Après l’intervention d’Herman Van Rompuy et de Xavier Bettel, une table ronde s’en est suivie. (Photo: Licence C.C.)

Après l’intervention d’Herman Van Rompuy et de Xavier Bettel, une table ronde s’en est suivie. (Photo: Licence C.C.)

Il a beaucoup été question d’économie dans son discours d’état des lieux de l’Union européenne. Après les années de crise, «l’économie va mieux. Nous avons gagné plus de 6 millions d’emplois depuis 2014. Qui aurait pu dire ça en 2013? Le niveau de confiance des ménages est le plus élevé depuis 17 ans, la zone euro est plus forte qu’elle ne l’était fin 2010 ou 2012.»

Les rapports de force ne sont plus dictés par le pouvoir militaire, mais par l’économie, a estimé le Belge: «Le commerce est devenu un facteur déterminant.
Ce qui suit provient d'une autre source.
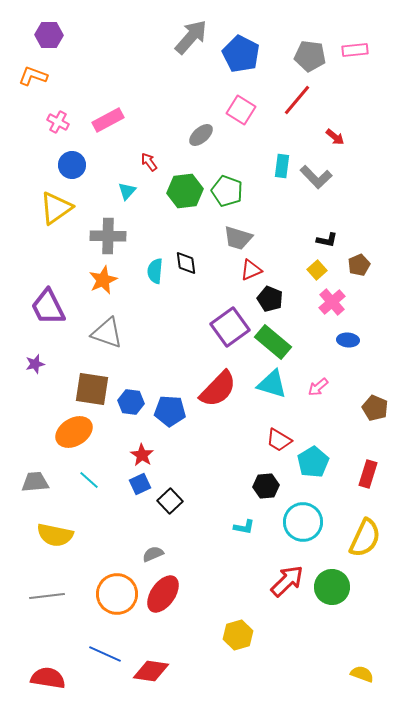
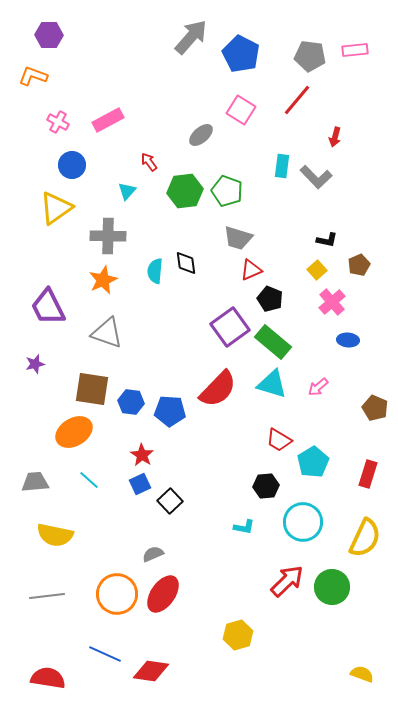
red arrow at (335, 137): rotated 66 degrees clockwise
Et c’est là que l’UE est en position de force, car elle peut parler d’une seule voix.» La crise de la zone euro a finalement été pour lui salutaire: «Une monnaie commune doit avoir une politique économique commune.»
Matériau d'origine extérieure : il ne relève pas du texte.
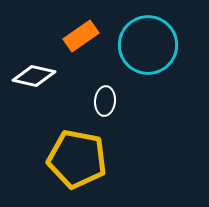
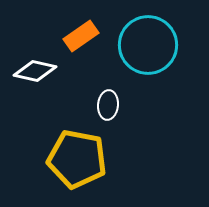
white diamond: moved 1 px right, 5 px up
white ellipse: moved 3 px right, 4 px down
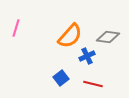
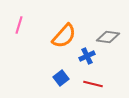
pink line: moved 3 px right, 3 px up
orange semicircle: moved 6 px left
Mais si l’embellie économique ravit le politicien belge, ce dernier rappelle néanmoins que dans le contexte d’une population vieillissante, l’UE va devoir trouver des solutions: «La croissance n’est pas assez importante pour payer les systèmes de sécurité sociale, 2% de moyenne actuellement ne suffiront pas.»
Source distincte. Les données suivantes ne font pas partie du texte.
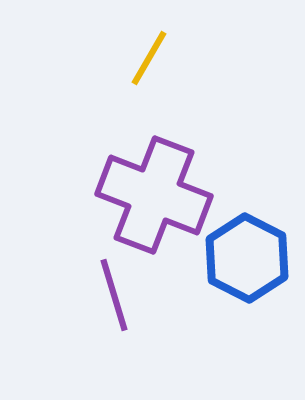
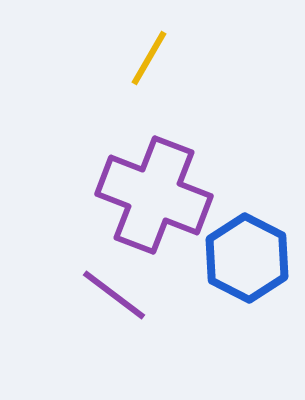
purple line: rotated 36 degrees counterclockwise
Le sentiment d’appartenance est plus fort.

Herman Van Rompuy (ancien président du Conseil européen)

Sur le plan de la politique internationale, les choses ont bien changé depuis qu’Herman Van Rompuy n’est plus aux affaires (il était Premier ministre de Belgique de 2008 à 2009, et président du Conseil européen de 2010 à 2014): «Nous avions une relation harmonieuse avec Barack Obama… En quelques années, l’échiquier mondial a complètement changé. Nous devons rester fermes sur nos principes, mais toujours ouverts au dialogue.»

C’est comme si le Brexit avait réveillé l’esprit d’appartenance européen sur le continent. «Il y a eu une véritable prise de conscience, on a réalisé que le fait de quitter l’UE et la zone euro serait un facteur d’instabilité. Le résultat est que le sentiment d’appartenance est plus fort, même les populistes acceptent désormais l’idée européenne.»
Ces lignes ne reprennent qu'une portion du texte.